Task to complete – Transcribe exactly the line that contains "Given the image: Show" and every line after it through the end of the records, with nothing else.

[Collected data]
--- START ---
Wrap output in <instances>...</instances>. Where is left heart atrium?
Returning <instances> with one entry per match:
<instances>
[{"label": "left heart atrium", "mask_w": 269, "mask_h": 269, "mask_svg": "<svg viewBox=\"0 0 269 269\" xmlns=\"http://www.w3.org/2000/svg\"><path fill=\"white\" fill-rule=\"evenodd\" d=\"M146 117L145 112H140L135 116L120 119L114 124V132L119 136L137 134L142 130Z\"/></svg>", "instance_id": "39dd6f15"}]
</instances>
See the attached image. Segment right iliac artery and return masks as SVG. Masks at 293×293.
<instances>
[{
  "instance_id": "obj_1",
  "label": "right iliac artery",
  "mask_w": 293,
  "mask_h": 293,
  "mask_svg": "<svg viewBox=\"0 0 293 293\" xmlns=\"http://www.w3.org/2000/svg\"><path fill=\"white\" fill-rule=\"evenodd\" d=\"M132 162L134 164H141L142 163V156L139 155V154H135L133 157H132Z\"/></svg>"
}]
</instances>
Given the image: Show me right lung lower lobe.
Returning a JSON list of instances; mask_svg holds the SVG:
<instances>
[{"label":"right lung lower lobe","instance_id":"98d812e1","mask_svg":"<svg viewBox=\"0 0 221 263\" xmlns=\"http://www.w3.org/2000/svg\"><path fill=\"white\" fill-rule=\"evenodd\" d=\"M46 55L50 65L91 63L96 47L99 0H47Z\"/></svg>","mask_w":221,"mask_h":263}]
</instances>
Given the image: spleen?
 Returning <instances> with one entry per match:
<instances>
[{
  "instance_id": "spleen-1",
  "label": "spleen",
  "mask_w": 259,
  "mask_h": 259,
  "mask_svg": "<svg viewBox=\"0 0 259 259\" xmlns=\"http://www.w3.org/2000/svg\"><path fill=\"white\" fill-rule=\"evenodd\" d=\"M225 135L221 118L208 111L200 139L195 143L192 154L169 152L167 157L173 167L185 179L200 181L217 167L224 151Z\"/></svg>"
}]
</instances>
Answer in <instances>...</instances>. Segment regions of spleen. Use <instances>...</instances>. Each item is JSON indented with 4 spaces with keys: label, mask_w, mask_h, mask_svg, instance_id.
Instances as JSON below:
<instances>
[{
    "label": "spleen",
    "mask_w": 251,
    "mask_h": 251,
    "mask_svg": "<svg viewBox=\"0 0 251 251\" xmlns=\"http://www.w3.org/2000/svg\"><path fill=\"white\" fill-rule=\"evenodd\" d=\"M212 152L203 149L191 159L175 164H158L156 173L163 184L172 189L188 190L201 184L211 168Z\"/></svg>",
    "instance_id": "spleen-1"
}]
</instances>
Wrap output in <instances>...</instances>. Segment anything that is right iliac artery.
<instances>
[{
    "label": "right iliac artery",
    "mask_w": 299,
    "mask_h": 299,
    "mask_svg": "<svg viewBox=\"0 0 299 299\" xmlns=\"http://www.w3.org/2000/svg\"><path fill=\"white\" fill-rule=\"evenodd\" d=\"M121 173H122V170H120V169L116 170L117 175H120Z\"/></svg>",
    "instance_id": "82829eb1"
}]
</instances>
--- END ---
Solution to this exercise –
Given the image: Show me right lung lower lobe.
Returning a JSON list of instances; mask_svg holds the SVG:
<instances>
[{"label":"right lung lower lobe","instance_id":"98d812e1","mask_svg":"<svg viewBox=\"0 0 221 263\" xmlns=\"http://www.w3.org/2000/svg\"><path fill=\"white\" fill-rule=\"evenodd\" d=\"M46 55L50 65L91 63L96 47L99 0H47Z\"/></svg>","mask_w":221,"mask_h":263}]
</instances>
Given the image: spleen?
 Returning <instances> with one entry per match:
<instances>
[{
  "instance_id": "spleen-1",
  "label": "spleen",
  "mask_w": 259,
  "mask_h": 259,
  "mask_svg": "<svg viewBox=\"0 0 259 259\" xmlns=\"http://www.w3.org/2000/svg\"><path fill=\"white\" fill-rule=\"evenodd\" d=\"M225 135L221 118L208 111L200 139L195 143L192 154L169 152L167 157L173 167L185 179L200 181L217 167L224 151Z\"/></svg>"
}]
</instances>
Answer in <instances>...</instances>. Segment regions of spleen. Use <instances>...</instances>. Each item is JSON indented with 4 spaces with keys: label, mask_w, mask_h, mask_svg, instance_id.
Instances as JSON below:
<instances>
[{
    "label": "spleen",
    "mask_w": 251,
    "mask_h": 251,
    "mask_svg": "<svg viewBox=\"0 0 251 251\" xmlns=\"http://www.w3.org/2000/svg\"><path fill=\"white\" fill-rule=\"evenodd\" d=\"M212 152L203 149L191 159L175 164H158L156 173L163 184L172 189L188 190L201 184L211 168Z\"/></svg>",
    "instance_id": "spleen-1"
}]
</instances>
Wrap output in <instances>...</instances>. Segment anything that is right iliac artery.
<instances>
[{
    "label": "right iliac artery",
    "mask_w": 299,
    "mask_h": 299,
    "mask_svg": "<svg viewBox=\"0 0 299 299\" xmlns=\"http://www.w3.org/2000/svg\"><path fill=\"white\" fill-rule=\"evenodd\" d=\"M121 173H122V170H120V169L116 170L117 175H120Z\"/></svg>",
    "instance_id": "82829eb1"
}]
</instances>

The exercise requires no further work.